Stored data:

□ □ □ □ □

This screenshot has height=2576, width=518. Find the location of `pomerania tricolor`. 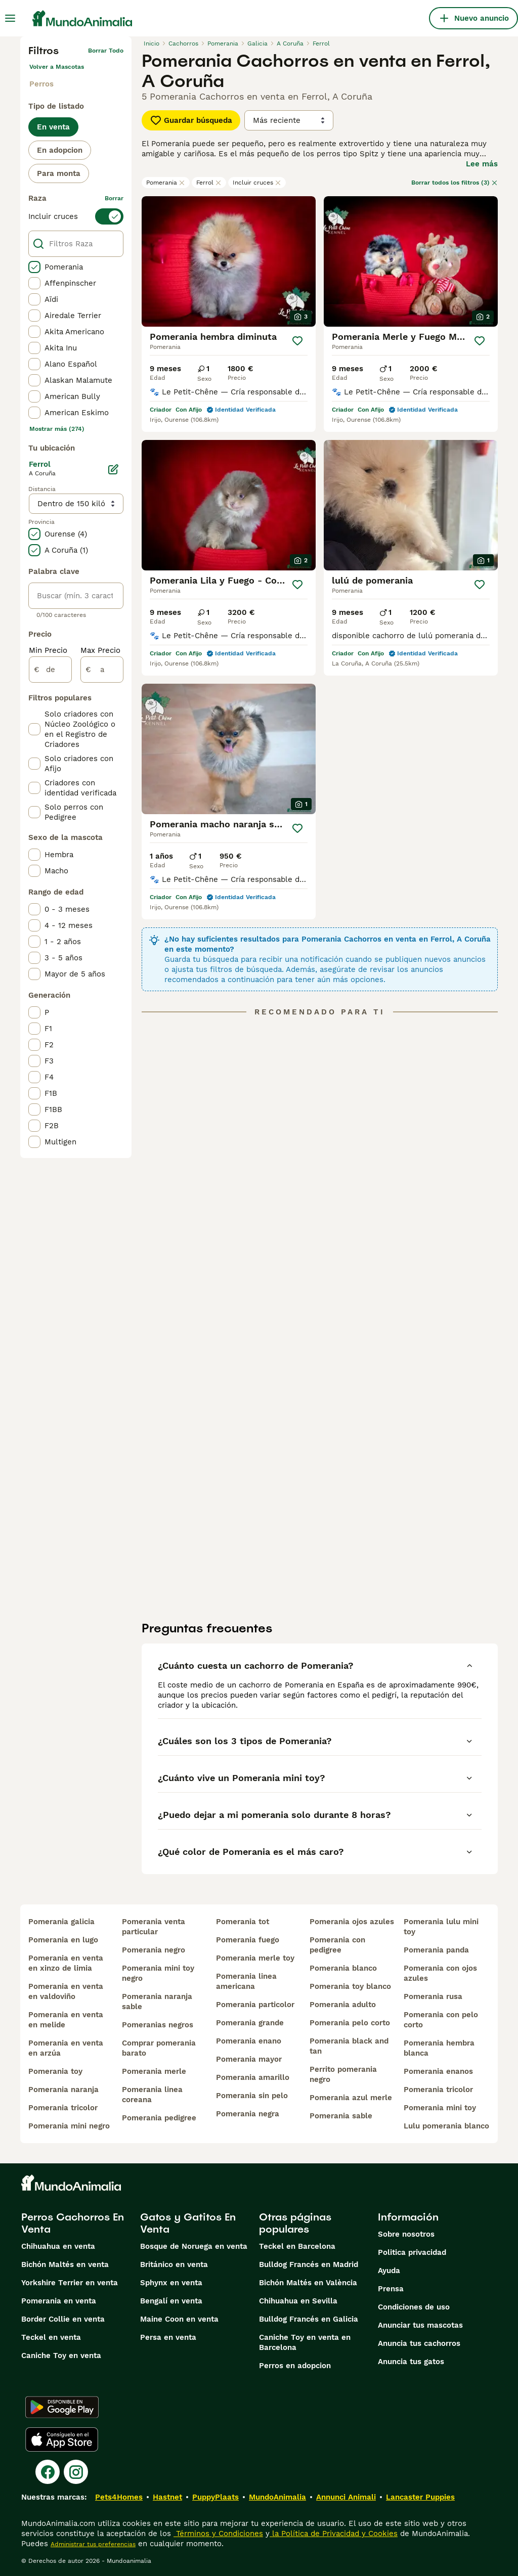

pomerania tricolor is located at coordinates (63, 2107).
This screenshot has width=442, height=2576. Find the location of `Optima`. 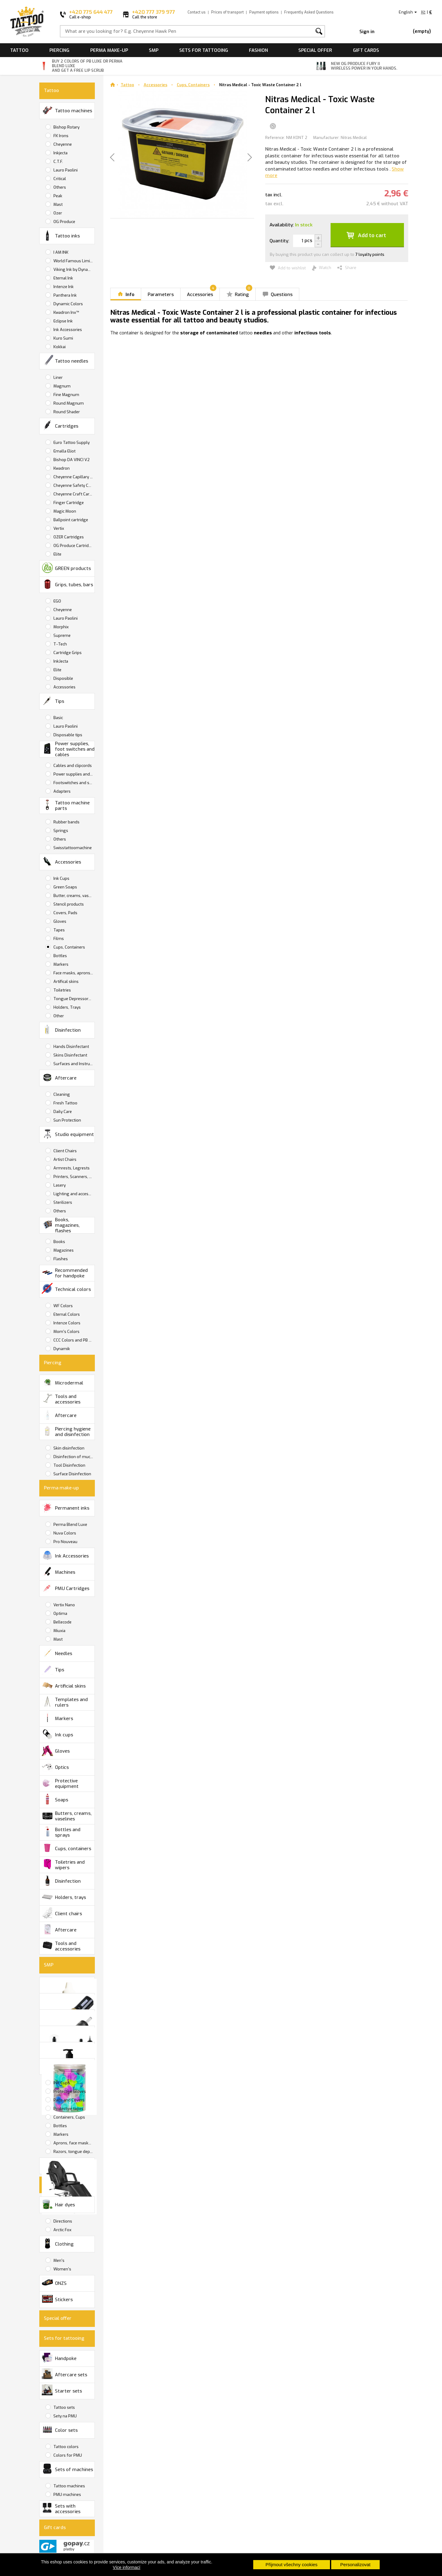

Optima is located at coordinates (59, 1613).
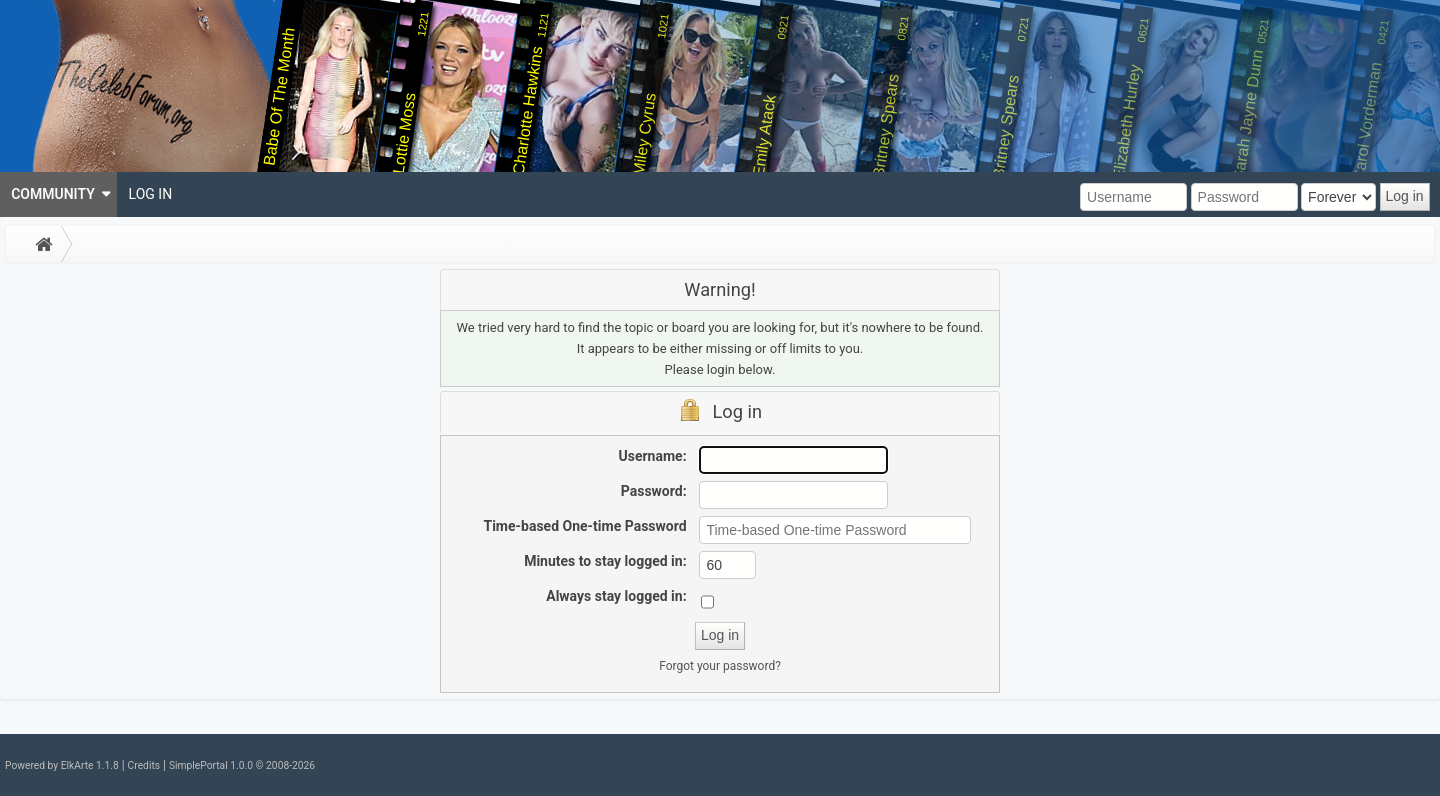  What do you see at coordinates (616, 596) in the screenshot?
I see `Always stay logged in:` at bounding box center [616, 596].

□ □ □ □ □

• What you have to do:
Without including the pictures, reproduce all entries exactly.

• Solution to the exercise:
This screenshot has height=2576, width=518. Find the location of `pomerania tricolor`. 

pomerania tricolor is located at coordinates (63, 2107).
This screenshot has width=442, height=2576. Find the location of `Optima`. 

Optima is located at coordinates (59, 1613).
  What do you see at coordinates (616, 596) in the screenshot?
I see `Always stay logged in:` at bounding box center [616, 596].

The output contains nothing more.